Engineering the Imagination: Disability, Prostheses and the Body

Value

£32,000

Partners and collaborators

EatFish Design, Leeds

Description

Professor Stuart Murray and Dr Raymond Holt collaborated on an award-winning project that explored the relationship between Engineering and Medical Humanities through the design of a prosthetic hand to convey empathy. The Engineering the Imagination project was designed to develop critical dialogues between the disciplines of engineering design and literary/cultural studies and subsequently work towards better provision of assistive technologies for those with disabilities. The team achieved this this through experimental and innovative methods designed to increase understanding of the ways in which literary and cultural narratives and theories about the body can be brought to bear on engineering practice and the design and production of prosthetic limbs.
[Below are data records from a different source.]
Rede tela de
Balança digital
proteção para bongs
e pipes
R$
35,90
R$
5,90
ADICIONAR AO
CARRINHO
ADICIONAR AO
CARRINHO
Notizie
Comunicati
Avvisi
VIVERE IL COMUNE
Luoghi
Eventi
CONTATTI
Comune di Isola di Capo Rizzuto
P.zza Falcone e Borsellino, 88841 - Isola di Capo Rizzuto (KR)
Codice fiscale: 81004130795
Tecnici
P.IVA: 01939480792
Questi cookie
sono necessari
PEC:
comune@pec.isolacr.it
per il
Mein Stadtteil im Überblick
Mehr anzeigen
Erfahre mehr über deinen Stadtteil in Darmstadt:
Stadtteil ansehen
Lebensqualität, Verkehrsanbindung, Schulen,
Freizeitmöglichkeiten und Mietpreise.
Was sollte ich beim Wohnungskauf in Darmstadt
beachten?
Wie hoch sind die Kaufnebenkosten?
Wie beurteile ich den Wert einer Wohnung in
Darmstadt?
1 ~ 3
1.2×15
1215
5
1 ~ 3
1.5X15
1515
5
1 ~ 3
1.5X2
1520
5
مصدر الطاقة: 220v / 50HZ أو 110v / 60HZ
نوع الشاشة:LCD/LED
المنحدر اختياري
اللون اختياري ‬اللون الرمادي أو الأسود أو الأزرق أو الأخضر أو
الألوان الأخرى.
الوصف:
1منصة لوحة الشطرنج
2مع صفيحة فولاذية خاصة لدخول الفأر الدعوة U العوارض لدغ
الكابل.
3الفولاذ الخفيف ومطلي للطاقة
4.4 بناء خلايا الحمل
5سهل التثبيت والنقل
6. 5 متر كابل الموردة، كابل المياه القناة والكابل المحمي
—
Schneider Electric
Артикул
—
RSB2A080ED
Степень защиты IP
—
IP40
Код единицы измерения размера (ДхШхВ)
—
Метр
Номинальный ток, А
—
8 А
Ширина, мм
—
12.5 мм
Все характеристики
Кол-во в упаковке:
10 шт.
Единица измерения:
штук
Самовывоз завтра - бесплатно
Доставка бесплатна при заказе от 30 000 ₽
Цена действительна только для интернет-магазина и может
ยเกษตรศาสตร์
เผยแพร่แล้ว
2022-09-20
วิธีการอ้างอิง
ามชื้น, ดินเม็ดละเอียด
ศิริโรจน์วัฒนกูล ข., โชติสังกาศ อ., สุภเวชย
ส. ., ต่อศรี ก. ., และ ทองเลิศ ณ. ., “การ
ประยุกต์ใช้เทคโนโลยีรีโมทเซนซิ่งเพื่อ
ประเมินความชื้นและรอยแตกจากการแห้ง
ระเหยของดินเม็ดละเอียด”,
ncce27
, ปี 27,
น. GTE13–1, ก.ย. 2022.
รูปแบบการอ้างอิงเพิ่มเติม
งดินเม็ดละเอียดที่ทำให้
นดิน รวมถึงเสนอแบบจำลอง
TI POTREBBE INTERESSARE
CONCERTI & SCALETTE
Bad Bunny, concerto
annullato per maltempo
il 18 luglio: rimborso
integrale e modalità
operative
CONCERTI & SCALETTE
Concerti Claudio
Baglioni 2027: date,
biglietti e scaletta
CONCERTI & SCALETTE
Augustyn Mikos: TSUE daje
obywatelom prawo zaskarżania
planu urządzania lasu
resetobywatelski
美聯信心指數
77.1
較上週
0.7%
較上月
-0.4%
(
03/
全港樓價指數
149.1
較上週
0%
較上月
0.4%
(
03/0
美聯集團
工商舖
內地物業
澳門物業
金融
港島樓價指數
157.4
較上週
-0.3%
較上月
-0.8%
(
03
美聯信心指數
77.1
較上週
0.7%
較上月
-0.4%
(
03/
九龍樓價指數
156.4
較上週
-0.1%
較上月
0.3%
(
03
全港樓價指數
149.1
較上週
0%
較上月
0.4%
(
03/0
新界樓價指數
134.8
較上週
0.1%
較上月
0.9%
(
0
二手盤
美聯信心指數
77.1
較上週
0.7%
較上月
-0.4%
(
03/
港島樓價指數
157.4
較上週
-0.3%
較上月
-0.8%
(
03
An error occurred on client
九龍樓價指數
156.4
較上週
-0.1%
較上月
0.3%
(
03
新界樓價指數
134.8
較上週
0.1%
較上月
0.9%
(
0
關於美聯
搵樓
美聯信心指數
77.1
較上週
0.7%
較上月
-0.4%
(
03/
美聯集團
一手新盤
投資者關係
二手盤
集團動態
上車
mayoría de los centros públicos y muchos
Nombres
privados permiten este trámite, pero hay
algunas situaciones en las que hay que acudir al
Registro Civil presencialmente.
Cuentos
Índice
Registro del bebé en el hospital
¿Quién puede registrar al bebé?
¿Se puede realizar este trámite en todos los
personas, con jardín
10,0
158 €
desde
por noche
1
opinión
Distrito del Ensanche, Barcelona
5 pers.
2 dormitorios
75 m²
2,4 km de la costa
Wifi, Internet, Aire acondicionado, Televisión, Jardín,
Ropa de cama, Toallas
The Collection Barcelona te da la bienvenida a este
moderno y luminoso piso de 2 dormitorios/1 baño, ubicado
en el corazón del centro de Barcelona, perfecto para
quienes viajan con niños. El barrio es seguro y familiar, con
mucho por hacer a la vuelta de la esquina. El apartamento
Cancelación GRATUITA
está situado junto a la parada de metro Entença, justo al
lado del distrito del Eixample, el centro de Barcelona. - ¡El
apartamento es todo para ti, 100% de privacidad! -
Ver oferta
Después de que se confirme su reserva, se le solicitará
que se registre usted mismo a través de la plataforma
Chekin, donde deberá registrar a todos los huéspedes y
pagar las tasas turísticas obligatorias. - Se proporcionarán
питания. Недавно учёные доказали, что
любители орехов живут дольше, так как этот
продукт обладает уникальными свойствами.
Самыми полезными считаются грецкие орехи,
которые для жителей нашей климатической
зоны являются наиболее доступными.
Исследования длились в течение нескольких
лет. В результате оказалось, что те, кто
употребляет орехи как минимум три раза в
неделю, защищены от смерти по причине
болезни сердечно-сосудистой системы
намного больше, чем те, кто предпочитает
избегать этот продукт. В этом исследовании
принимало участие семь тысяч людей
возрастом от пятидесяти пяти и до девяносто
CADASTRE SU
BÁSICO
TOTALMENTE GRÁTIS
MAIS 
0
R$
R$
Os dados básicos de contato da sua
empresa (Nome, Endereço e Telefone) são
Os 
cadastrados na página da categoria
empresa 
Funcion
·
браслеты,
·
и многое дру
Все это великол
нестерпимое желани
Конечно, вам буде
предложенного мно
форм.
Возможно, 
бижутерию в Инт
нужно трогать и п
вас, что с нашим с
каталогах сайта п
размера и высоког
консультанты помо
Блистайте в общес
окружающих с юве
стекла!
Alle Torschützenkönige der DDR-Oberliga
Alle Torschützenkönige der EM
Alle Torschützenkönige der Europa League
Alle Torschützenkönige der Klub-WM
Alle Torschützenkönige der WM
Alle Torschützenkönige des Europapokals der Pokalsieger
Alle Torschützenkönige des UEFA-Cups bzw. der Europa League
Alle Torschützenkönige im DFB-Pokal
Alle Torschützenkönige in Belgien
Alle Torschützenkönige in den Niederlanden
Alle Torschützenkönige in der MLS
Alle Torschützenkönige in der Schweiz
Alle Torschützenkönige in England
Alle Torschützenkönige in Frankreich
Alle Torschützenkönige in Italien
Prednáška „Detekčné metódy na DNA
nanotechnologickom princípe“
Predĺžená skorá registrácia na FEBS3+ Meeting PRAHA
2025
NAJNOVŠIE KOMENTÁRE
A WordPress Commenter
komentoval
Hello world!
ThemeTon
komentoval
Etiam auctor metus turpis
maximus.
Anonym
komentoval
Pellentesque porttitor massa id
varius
The project aimed to address the ways in which human/non-human relations are built through ideas of empathy, affect, interdependence and cultural imaginings, and especially how they are filtered through the optics of design, technology and use. The project led to the production of ‘deliberately’ disabled hands that were showcased at the British Academy in June 2018. Attendees were invited interact with the hands and explore the relationship between disability design and the use of prosthetics.The work undertaken for the APEX project has played a key role in developing further research plans around cultural narratives and engineering/design methodologies.